%%

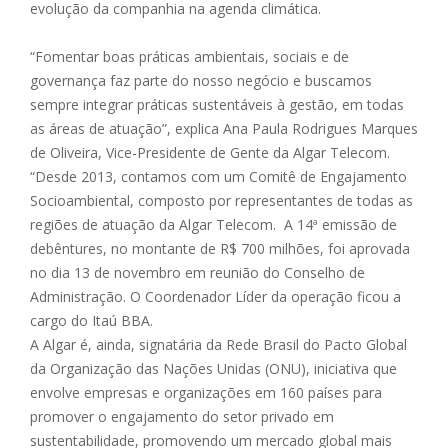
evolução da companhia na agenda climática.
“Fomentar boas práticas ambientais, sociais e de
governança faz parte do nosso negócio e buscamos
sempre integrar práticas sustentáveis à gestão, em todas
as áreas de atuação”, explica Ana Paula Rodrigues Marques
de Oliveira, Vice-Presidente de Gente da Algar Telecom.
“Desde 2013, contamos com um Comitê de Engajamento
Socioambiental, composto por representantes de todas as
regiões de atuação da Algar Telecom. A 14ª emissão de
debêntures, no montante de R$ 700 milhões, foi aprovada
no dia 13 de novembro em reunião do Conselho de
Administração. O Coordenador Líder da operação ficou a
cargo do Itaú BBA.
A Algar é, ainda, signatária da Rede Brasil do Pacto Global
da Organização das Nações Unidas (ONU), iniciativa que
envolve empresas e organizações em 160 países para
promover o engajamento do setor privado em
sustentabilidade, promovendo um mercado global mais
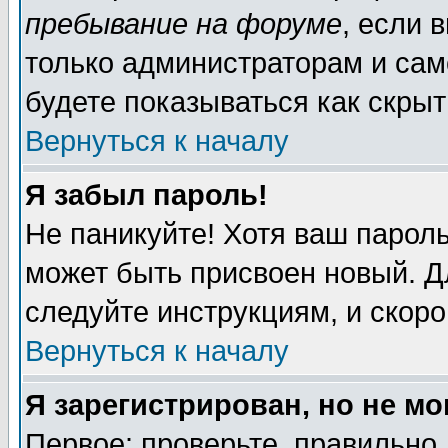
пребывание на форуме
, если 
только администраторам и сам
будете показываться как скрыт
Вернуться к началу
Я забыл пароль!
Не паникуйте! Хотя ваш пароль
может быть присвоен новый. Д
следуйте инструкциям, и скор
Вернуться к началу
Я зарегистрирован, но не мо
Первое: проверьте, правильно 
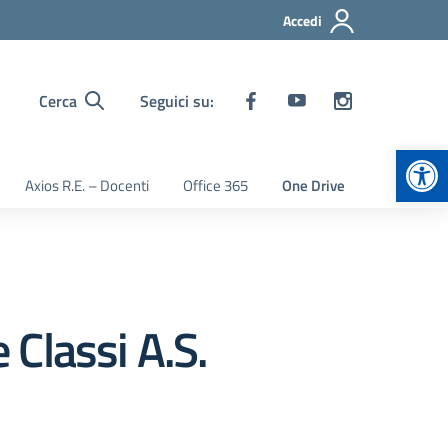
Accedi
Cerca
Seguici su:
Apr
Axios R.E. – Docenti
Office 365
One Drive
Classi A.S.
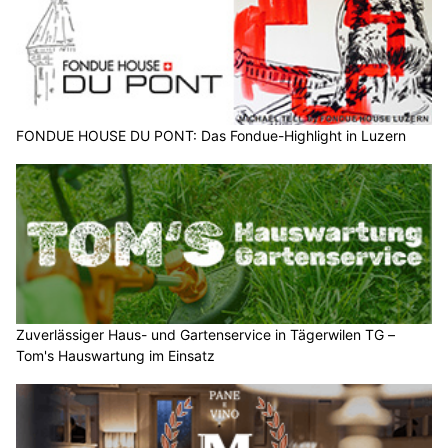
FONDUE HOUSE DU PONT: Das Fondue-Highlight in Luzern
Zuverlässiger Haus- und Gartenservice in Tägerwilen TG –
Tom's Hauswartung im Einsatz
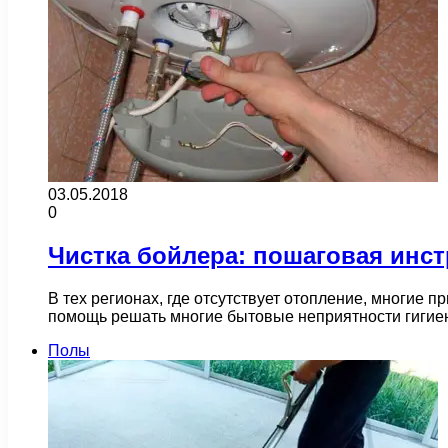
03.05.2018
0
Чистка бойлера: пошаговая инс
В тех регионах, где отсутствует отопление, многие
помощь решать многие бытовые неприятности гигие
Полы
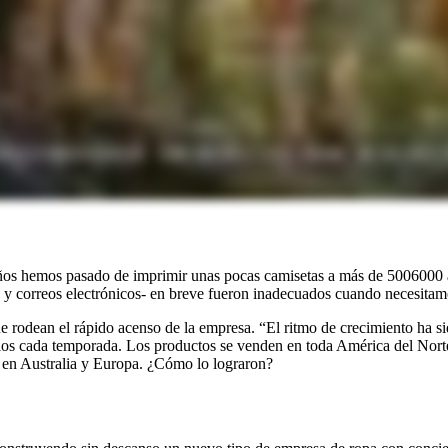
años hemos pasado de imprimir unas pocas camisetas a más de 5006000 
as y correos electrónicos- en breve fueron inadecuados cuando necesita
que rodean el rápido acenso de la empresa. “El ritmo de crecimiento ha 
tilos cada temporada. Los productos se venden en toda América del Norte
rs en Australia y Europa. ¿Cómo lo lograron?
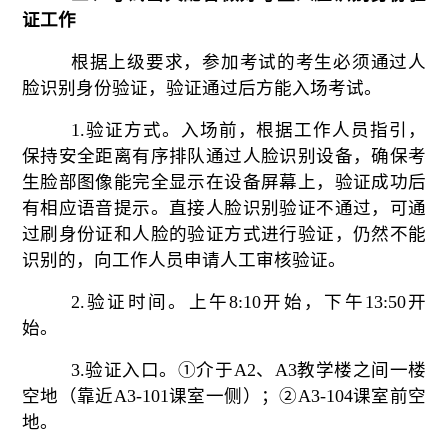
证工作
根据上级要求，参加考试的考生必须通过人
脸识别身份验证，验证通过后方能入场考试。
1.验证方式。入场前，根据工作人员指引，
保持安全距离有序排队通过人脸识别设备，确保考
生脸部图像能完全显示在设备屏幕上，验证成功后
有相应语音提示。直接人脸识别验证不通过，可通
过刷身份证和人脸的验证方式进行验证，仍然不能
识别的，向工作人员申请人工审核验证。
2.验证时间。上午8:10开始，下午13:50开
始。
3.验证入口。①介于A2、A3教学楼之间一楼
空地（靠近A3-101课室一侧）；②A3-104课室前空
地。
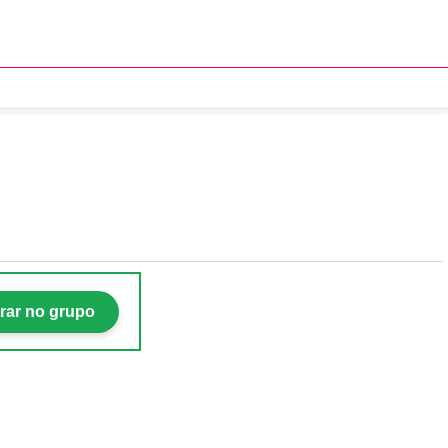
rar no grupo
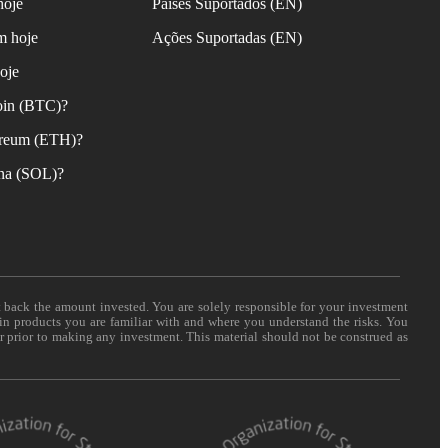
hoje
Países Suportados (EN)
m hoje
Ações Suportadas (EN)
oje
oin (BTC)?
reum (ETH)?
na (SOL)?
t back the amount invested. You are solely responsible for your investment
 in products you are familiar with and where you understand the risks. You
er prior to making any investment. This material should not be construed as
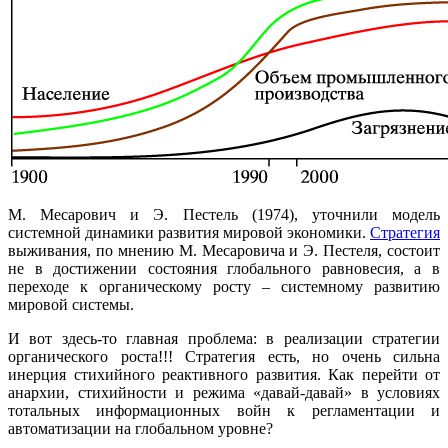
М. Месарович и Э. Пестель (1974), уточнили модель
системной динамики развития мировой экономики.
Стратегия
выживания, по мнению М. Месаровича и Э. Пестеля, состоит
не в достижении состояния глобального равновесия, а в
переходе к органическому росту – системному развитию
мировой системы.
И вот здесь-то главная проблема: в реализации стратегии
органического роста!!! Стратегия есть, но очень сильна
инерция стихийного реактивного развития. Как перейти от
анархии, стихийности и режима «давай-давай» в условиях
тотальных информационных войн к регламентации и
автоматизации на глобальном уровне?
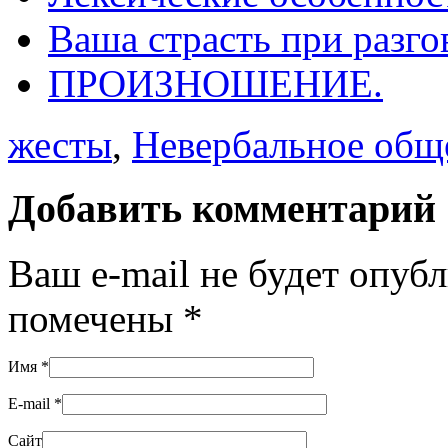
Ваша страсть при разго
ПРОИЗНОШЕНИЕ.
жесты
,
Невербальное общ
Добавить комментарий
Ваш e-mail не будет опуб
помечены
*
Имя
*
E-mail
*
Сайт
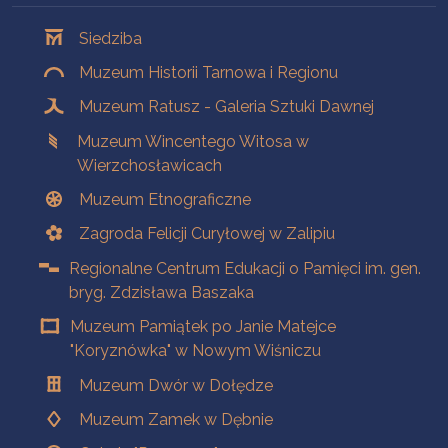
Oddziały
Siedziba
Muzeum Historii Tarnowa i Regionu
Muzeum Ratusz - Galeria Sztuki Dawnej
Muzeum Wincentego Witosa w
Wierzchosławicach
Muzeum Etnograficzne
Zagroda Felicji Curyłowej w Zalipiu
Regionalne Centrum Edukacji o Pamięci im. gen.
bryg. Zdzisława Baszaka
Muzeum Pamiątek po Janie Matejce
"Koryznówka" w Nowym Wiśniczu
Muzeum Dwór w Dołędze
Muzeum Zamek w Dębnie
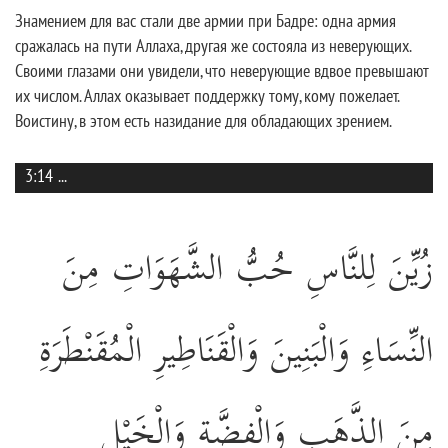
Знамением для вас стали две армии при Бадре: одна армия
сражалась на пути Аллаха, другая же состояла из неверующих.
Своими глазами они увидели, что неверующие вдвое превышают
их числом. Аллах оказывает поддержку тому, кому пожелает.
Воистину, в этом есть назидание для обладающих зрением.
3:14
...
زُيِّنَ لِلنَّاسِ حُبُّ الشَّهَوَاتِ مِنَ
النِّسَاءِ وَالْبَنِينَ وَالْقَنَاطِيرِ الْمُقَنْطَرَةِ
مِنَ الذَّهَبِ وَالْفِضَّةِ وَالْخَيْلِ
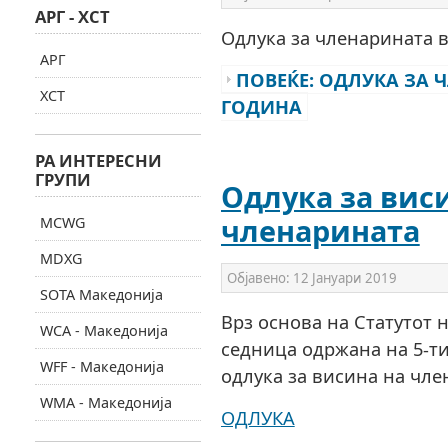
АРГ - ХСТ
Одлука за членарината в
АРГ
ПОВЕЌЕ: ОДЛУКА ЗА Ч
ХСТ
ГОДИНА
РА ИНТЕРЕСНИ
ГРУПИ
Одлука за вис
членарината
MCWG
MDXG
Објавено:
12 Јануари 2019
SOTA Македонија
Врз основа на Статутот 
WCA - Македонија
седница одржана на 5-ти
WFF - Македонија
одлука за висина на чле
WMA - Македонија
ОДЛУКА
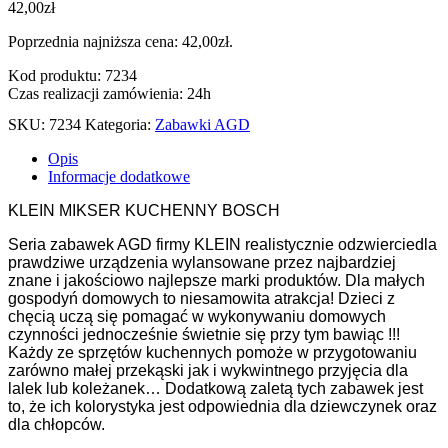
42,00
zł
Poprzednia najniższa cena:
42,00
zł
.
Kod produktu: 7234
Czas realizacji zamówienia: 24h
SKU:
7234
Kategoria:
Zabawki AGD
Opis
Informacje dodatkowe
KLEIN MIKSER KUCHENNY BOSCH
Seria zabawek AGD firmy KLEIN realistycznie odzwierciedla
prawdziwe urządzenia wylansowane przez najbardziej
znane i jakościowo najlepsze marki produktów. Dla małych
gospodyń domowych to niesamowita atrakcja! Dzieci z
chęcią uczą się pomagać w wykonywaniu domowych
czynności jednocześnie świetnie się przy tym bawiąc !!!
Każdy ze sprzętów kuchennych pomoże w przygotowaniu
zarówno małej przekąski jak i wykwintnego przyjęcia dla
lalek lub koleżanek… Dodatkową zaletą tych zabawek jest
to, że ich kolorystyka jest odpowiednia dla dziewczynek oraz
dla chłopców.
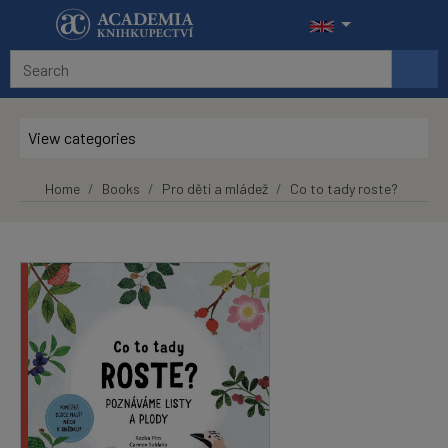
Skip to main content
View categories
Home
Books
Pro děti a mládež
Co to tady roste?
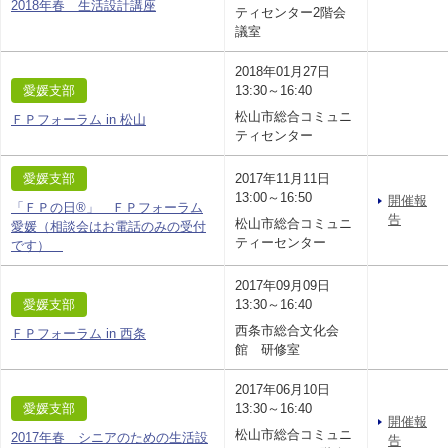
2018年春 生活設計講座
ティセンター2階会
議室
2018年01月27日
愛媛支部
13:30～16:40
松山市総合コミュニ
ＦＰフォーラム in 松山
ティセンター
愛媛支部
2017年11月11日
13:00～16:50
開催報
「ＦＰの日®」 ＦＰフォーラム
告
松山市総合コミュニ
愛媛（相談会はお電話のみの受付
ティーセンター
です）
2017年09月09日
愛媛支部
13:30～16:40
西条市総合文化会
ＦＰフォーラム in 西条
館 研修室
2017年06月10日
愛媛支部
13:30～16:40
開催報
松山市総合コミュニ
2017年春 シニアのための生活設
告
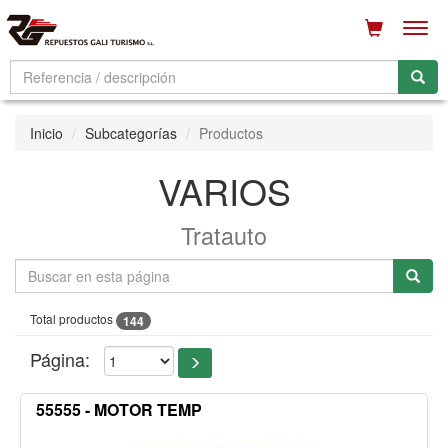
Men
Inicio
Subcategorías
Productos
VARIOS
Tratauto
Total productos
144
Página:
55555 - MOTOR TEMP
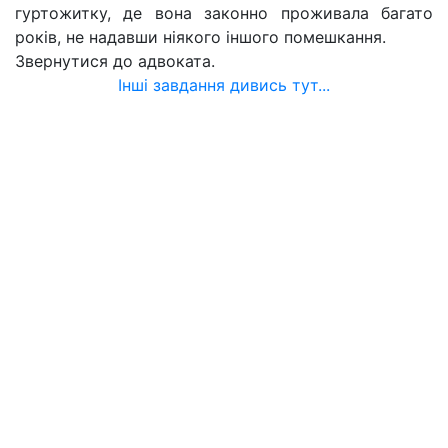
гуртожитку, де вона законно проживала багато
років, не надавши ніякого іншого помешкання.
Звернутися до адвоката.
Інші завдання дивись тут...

%%

EXERCISE:
Every word of the data should be reproduced exactly; please omit any pictures.

RESULT OF THIS EXERCISE:
evolução da companhia na agenda climática.
“Fomentar boas práticas ambientais, sociais e de
governança faz parte do nosso negócio e buscamos
sempre integrar práticas sustentáveis à gestão, em todas
as áreas de atuação”, explica Ana Paula Rodrigues Marques
de Oliveira, Vice-Presidente de Gente da Algar Telecom.
“Desde 2013, contamos com um Comitê de Engajamento
Socioambiental, composto por representantes de todas as
regiões de atuação da Algar Telecom. A 14ª emissão de
debêntures, no montante de R$ 700 milhões, foi aprovada
no dia 13 de novembro em reunião do Conselho de
Administração. O Coordenador Líder da operação ficou a
cargo do Itaú BBA.
A Algar é, ainda, signatária da Rede Brasil do Pacto Global
da Organização das Nações Unidas (ONU), iniciativa que
envolve empresas e organizações em 160 países para
promover o engajamento do setor privado em
sustentabilidade, promovendo um mercado global mais
пребывание на форуме
, если 
только администраторам и сам
будете показываться как скрыт
Вернуться к началу
Я забыл пароль!
Не паникуйте! Хотя ваш пароль
может быть присвоен новый. Д
следуйте инструкциям, и скор
Вернуться к началу
Я зарегистрирован, но не мо
Первое: проверьте, правильно 
Accedi
Cerca
Seguici su:
Apr
Axios R.E. – Docenti
Office 365
One Drive
Classi A.S.
FONDUE HOUSE DU PONT: Das Fondue-Highlight in Luzern
Zuverlässiger Haus- und Gartenservice in Tägerwilen TG –
Tom's Hauswartung im Einsatz
03.05.2018
0
Чистка бойлера: пошаговая инс
В тех регионах, где отсутствует отопление, многие
помощь решать многие бытовые неприятности гигие
Полы
años hemos pasado de imprimir unas pocas camisetas a más de 5006000 
as y correos electrónicos- en breve fueron inadecuados cuando necesita
que rodean el rápido acenso de la empresa. “El ritmo de crecimiento ha 
tilos cada temporada. Los productos se venden en toda América del Norte
rs en Australia y Europa. ¿Cómo lo lograron?
证工作
根据上级要求，参加考试的考生必须通过人
脸识别身份验证，验证通过后方能入场考试。
1.验证方式。入场前，根据工作人员指引，
保持安全距离有序排队通过人脸识别设备，确保考
生脸部图像能完全显示在设备屏幕上，验证成功后
有相应语音提示。直接人脸识别验证不通过，可通
过刷身份证和人脸的验证方式进行验证，仍然不能
识别的，向工作人员申请人工审核验证。
2.验证时间。上午8:10开始，下午13:50开
始。
3.验证入口。①介于A2、A3教学楼之间一楼
空地（靠近A3-101课室一侧）；②A3-104课室前空
地。
rar no grupo
hoje
Países Suportados (EN)
m hoje
Ações Suportadas (EN)
oje
oin (BTC)?
reum (ETH)?
na (SOL)?
t back the amount invested. You are solely responsible for your investment
 in products you are familiar with and where you understand the risks. You
er prior to making any investment. This material should not be construed as
М. Месарович и Э. Пестель (1974), уточнили модель
системной динамики развития мировой экономики.
Стратегия
выживания, по мнению М. Месаровича и Э. Пестеля, состоит
не в достижении состояния глобального равновесия, а в
переходе к органическому росту – системному развитию
мировой системы.
И вот здесь-то главная проблема: в реализации стратегии
органического роста!!! Стратегия есть, но очень сильна
инерция стихийного реактивного развития. Как перейти от
анархии, стихийности и режима «давай-давай» в условиях
тотальных информационных войн к регламентации и
автоматизации на глобальном уровне?
Ваша страсть при разго
ПРОИЗНОШЕНИЕ.
жесты
,
Невербальное общ
Добавить комментарий
Ваш e-mail не будет опуб
помечены
*
Имя
*
E-mail
*
Сайт
Oddziały
Siedziba
Muzeum Historii Tarnowa i Regionu
Muzeum Ratusz - Galeria Sztuki Dawnej
Muzeum Wincentego Witosa w
Wierzchosławicach
Muzeum Etnograficzne
Zagroda Felicji Curyłowej w Zalipiu
Regionalne Centrum Edukacji o Pamięci im. gen.
bryg. Zdzisława Baszaka
Muzeum Pamiątek po Janie Matejce
"Koryznówka" w Nowym Wiśniczu
Muzeum Dwór w Dołędze
Muzeum Zamek w Dębnie
Знамением для вас стали две армии при Бадре: одна армия
сражалась на пути Аллаха, другая же состояла из неверующих.
Своими глазами они увидели, что неверующие вдвое превышают
их числом. Аллах оказывает поддержку тому, кому пожелает.
Воистину, в этом есть назидание для обладающих зрением.
3:14
...
زُيِّنَ لِلنَّاسِ حُبُّ الشَّهَوَاتِ مِنَ
النِّسَاءِ وَالْبَنِينَ وَالْقَنَاطِيرِ الْمُقَنْطَرَةِ
مِنَ الذَّهَبِ وَالْفِضَّةِ وَالْخَيْلِ
АРГ - ХСТ
Одлука за членарината в
АРГ
ПОВЕЌЕ: ОДЛУКА ЗА Ч
ХСТ
ГОДИНА
РА ИНТЕРЕСНИ
ГРУПИ
Одлука за вис
членарината
MCWG
MDXG
Објавено:
12 Јануари 2019
SOTA Македонија
Врз основа на Статутот 
WCA - Македонија
седница одржана на 5-ти
WFF - Македонија
одлука за висина на чле
WMA - Македонија
ОДЛУКА
42,00
zł
Poprzednia najniższa cena:
42,00
zł
.
Kod produktu: 7234
Czas realizacji zamówienia: 24h
SKU:
7234
Kategoria:
Zabawki AGD
Opis
Informacje dodatkowe
KLEIN MIKSER KUCHENNY BOSCH
Seria zabawek AGD firmy KLEIN realistycznie odzwierciedla
prawdziwe urządzenia wylansowane przez najbardziej
znane i jakościowo najlepsze marki produktów. Dla małych
gospodyń domowych to niesamowita atrakcja! Dzieci z
chęcią uczą się pomagać w wykonywaniu domowych
czynności jednocześnie świetnie się przy tym bawiąc !!!
Każdy ze sprzętów kuchennych pomoże w przygotowaniu
zarówno małej przekąski jak i wykwintnego przyjęcia dla
lalek lub koleżanek… Dodatkową zaletą tych zabawek jest
to, że ich kolorystyka jest odpowiednia dla dziewczynek oraz
dla chłopców.
Skip to main content
View categories
Home
Books
Pro děti a mládež
Co to tady roste?
2018年春 生活設計講座
ティセンター2階会
議室
2018年01月27日
愛媛支部
13:30～16:40
松山市総合コミュニ
ＦＰフォーラム in 松山
ティセンター
愛媛支部
2017年11月11日
13:00～16:50
開催報
「ＦＰの日®」 ＦＰフォーラム
告
松山市総合コミュニ
愛媛（相談会はお電話のみの受付
ティーセンター
です）
2017年09月09日
愛媛支部
13:30～16:40
西条市総合文化会
ＦＰフォーラム in 西条
館 研修室
2017年06月10日
愛媛支部
13:30～16:40
開催報
松山市総合コミュニ
2017年春 シニアのための生活設
告
Men
Inicio
Subcategorías
Productos
VARIOS
Tratauto
Total productos
144
Página:
55555 - MOTOR TEMP
гуртожитку, де вона законно проживала багато
років, не надавши ніякого іншого помешкання.
Звернутися до адвоката.
Інші завдання дивись тут...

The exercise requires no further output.